### What the task requires
What you return must match the records character for character.

### Entries shown
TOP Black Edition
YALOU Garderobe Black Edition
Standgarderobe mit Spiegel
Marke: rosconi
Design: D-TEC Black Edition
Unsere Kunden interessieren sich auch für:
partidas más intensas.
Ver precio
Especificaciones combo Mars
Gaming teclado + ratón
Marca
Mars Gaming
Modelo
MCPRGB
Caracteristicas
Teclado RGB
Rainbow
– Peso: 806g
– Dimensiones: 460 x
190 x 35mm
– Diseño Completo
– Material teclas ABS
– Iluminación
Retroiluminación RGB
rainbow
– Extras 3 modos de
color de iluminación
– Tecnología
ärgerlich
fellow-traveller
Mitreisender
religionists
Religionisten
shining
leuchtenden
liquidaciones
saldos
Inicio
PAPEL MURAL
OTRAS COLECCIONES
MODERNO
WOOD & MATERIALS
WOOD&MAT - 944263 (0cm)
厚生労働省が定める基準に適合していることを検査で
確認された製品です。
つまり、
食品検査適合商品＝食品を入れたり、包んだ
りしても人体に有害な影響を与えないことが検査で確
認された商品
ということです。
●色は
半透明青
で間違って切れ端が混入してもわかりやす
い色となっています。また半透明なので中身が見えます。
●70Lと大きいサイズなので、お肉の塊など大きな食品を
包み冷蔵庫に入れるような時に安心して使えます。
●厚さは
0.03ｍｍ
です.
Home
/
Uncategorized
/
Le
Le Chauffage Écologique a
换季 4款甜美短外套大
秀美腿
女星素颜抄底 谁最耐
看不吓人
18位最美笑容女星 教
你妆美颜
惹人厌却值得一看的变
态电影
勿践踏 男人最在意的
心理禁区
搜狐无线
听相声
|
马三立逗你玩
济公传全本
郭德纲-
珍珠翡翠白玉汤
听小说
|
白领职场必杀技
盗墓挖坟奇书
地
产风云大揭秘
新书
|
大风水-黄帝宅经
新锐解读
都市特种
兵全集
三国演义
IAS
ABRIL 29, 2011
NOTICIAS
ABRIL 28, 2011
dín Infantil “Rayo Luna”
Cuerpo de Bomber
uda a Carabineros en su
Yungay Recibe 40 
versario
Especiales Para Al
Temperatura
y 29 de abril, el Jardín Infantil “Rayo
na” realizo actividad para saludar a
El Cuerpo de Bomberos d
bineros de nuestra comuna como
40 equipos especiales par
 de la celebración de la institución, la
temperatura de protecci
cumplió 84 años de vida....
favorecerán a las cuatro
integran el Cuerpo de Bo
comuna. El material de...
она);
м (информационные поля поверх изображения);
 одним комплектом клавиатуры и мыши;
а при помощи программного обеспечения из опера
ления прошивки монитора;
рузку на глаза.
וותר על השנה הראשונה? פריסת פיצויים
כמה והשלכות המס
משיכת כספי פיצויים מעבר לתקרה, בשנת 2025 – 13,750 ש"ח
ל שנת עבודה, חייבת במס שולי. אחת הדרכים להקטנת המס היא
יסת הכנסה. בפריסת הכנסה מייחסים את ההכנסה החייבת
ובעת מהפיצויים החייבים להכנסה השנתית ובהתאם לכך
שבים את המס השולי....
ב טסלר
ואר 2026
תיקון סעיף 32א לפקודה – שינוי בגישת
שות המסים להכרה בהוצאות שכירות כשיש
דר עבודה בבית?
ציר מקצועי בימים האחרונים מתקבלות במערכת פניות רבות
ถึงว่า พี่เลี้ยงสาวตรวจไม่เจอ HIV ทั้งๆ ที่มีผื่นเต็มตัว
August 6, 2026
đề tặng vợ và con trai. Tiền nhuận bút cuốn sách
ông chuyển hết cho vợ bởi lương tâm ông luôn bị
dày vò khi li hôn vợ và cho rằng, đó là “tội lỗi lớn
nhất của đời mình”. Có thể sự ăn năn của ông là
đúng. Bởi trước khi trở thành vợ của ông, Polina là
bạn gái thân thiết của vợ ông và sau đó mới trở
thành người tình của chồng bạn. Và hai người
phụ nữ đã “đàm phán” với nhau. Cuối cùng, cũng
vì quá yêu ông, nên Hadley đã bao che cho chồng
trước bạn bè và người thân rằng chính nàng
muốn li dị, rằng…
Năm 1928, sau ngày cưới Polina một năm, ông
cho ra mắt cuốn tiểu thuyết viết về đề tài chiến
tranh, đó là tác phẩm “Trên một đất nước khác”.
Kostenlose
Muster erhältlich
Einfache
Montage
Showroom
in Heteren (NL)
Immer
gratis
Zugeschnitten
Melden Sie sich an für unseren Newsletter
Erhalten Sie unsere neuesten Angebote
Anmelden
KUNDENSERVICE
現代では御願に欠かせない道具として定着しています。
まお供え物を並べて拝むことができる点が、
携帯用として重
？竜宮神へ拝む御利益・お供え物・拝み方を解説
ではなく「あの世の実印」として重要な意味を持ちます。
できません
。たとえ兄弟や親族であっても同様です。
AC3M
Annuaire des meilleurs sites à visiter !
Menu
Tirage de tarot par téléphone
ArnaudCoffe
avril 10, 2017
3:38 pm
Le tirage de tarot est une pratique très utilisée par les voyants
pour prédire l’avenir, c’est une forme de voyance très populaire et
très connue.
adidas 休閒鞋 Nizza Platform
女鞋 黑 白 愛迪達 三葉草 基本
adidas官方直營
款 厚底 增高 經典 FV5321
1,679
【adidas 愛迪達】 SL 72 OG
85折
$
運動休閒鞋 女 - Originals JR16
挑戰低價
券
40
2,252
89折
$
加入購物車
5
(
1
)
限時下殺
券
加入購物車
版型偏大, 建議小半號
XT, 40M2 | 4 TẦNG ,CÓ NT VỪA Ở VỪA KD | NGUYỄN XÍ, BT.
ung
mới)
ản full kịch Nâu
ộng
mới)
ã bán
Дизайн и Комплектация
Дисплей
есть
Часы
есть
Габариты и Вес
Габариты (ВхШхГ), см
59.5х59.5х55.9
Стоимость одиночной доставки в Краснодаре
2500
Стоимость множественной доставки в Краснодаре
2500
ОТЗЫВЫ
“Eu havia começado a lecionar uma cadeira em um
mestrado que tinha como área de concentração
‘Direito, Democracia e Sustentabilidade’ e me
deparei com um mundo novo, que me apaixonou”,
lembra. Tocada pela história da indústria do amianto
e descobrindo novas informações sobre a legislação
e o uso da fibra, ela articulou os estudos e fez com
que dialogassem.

### Answer for this exercise
TOP Black Edition
YALOU Garderobe Black Edition
Standgarderobe mit Spiegel
Marke: rosconi
Design: D-TEC Black Edition
Unsere Kunden interessieren sich auch für:
partidas más intensas.
Ver precio
Especificaciones combo Mars
Gaming teclado + ratón
Marca
Mars Gaming
Modelo
MCPRGB
Caracteristicas
Teclado RGB
Rainbow
– Peso: 806g
– Dimensiones: 460 x
190 x 35mm
– Diseño Completo
– Material teclas ABS
– Iluminación
Retroiluminación RGB
rainbow
– Extras 3 modos de
color de iluminación
– Tecnología
ärgerlich
fellow-traveller
Mitreisender
religionists
Religionisten
shining
leuchtenden
liquidaciones
saldos
Inicio
PAPEL MURAL
OTRAS COLECCIONES
MODERNO
WOOD & MATERIALS
WOOD&MAT - 944263 (0cm)
厚生労働省が定める基準に適合していることを検査で
確認された製品です。
つまり、
食品検査適合商品＝食品を入れたり、包んだ
りしても人体に有害な影響を与えないことが検査で確
認された商品
ということです。
●色は
半透明青
で間違って切れ端が混入してもわかりやす
い色となっています。また半透明なので中身が見えます。
●70Lと大きいサイズなので、お肉の塊など大きな食品を
包み冷蔵庫に入れるような時に安心して使えます。
●厚さは
0.03ｍｍ
です.
Home
/
Uncategorized
/
Le
Le Chauffage Écologique a
换季 4款甜美短外套大
秀美腿
女星素颜抄底 谁最耐
看不吓人
18位最美笑容女星 教
你妆美颜
惹人厌却值得一看的变
态电影
勿践踏 男人最在意的
心理禁区
搜狐无线
听相声
|
马三立逗你玩
济公传全本
郭德纲-
珍珠翡翠白玉汤
听小说
|
白领职场必杀技
盗墓挖坟奇书
地
产风云大揭秘
新书
|
大风水-黄帝宅经
新锐解读
都市特种
兵全集
三国演义
IAS
ABRIL 29, 2011
NOTICIAS
ABRIL 28, 2011
dín Infantil “Rayo Luna”
Cuerpo de Bomber
uda a Carabineros en su
Yungay Recibe 40 
versario
Especiales Para Al
Temperatura
y 29 de abril, el Jardín Infantil “Rayo
na” realizo actividad para saludar a
El Cuerpo de Bomberos d
bineros de nuestra comuna como
40 equipos especiales par
 de la celebración de la institución, la
temperatura de protecci
cumplió 84 años de vida....
favorecerán a las cuatro
integran el Cuerpo de Bo
comuna. El material de...
она);
м (информационные поля поверх изображения);
 одним комплектом клавиатуры и мыши;
а при помощи программного обеспечения из опера
ления прошивки монитора;
рузку на глаза.
וותר על השנה הראשונה? פריסת פיצויים
כמה והשלכות המס
משיכת כספי פיצויים מעבר לתקרה, בשנת 2025 – 13,750 ש"ח
ל שנת עבודה, חייבת במס שולי. אחת הדרכים להקטנת המס היא
יסת הכנסה. בפריסת הכנסה מייחסים את ההכנסה החייבת
ובעת מהפיצויים החייבים להכנסה השנתית ובהתאם לכך
שבים את המס השולי....
ב טסלר
ואר 2026
תיקון סעיף 32א לפקודה – שינוי בגישת
שות המסים להכרה בהוצאות שכירות כשיש
דר עבודה בבית?
ציר מקצועי בימים האחרונים מתקבלות במערכת פניות רבות
ถึงว่า พี่เลี้ยงสาวตรวจไม่เจอ HIV ทั้งๆ ที่มีผื่นเต็มตัว
August 6, 2026
đề tặng vợ và con trai. Tiền nhuận bút cuốn sách
ông chuyển hết cho vợ bởi lương tâm ông luôn bị
dày vò khi li hôn vợ và cho rằng, đó là “tội lỗi lớn
nhất của đời mình”. Có thể sự ăn năn của ông là
đúng. Bởi trước khi trở thành vợ của ông, Polina là
bạn gái thân thiết của vợ ông và sau đó mới trở
thành người tình của chồng bạn. Và hai người
phụ nữ đã “đàm phán” với nhau. Cuối cùng, cũng
vì quá yêu ông, nên Hadley đã bao che cho chồng
trước bạn bè và người thân rằng chính nàng
muốn li dị, rằng…
Năm 1928, sau ngày cưới Polina một năm, ông
cho ra mắt cuốn tiểu thuyết viết về đề tài chiến
tranh, đó là tác phẩm “Trên một đất nước khác”.
Kostenlose
Muster erhältlich
Einfache
Montage
Showroom
in Heteren (NL)
Immer
gratis
Zugeschnitten
Melden Sie sich an für unseren Newsletter
Erhalten Sie unsere neuesten Angebote
Anmelden
KUNDENSERVICE
現代では御願に欠かせない道具として定着しています。
まお供え物を並べて拝むことができる点が、
携帯用として重
？竜宮神へ拝む御利益・お供え物・拝み方を解説
ではなく「あの世の実印」として重要な意味を持ちます。
できません
。たとえ兄弟や親族であっても同様です。
AC3M
Annuaire des meilleurs sites à visiter !
Menu
Tirage de tarot par téléphone
ArnaudCoffe
avril 10, 2017
3:38 pm
Le tirage de tarot est une pratique très utilisée par les voyants
pour prédire l’avenir, c’est une forme de voyance très populaire et
très connue.
adidas 休閒鞋 Nizza Platform
女鞋 黑 白 愛迪達 三葉草 基本
adidas官方直營
款 厚底 增高 經典 FV5321
1,679
【adidas 愛迪達】 SL 72 OG
85折
$
運動休閒鞋 女 - Originals JR16
挑戰低價
券
40
2,252
89折
$
加入購物車
5
(
1
)
限時下殺
券
加入購物車
版型偏大, 建議小半號
XT, 40M2 | 4 TẦNG ,CÓ NT VỪA Ở VỪA KD | NGUYỄN XÍ, BT.
ung
mới)
ản full kịch Nâu
ộng
mới)
ã bán
Дизайн и Комплектация
Дисплей
есть
Часы
есть
Габариты и Вес
Габариты (ВхШхГ), см
59.5х59.5х55.9
Стоимость одиночной доставки в Краснодаре
2500
Стоимость множественной доставки в Краснодаре
2500
ОТЗЫВЫ
“Eu havia começado a lecionar uma cadeira em um
mestrado que tinha como área de concentração
‘Direito, Democracia e Sustentabilidade’ e me
deparei com um mundo novo, que me apaixonou”,
lembra. Tocada pela história da indústria do amianto
e descobrindo novas informações sobre a legislação
e o uso da fibra, ela articulou os estudos e fez com
que dialogassem.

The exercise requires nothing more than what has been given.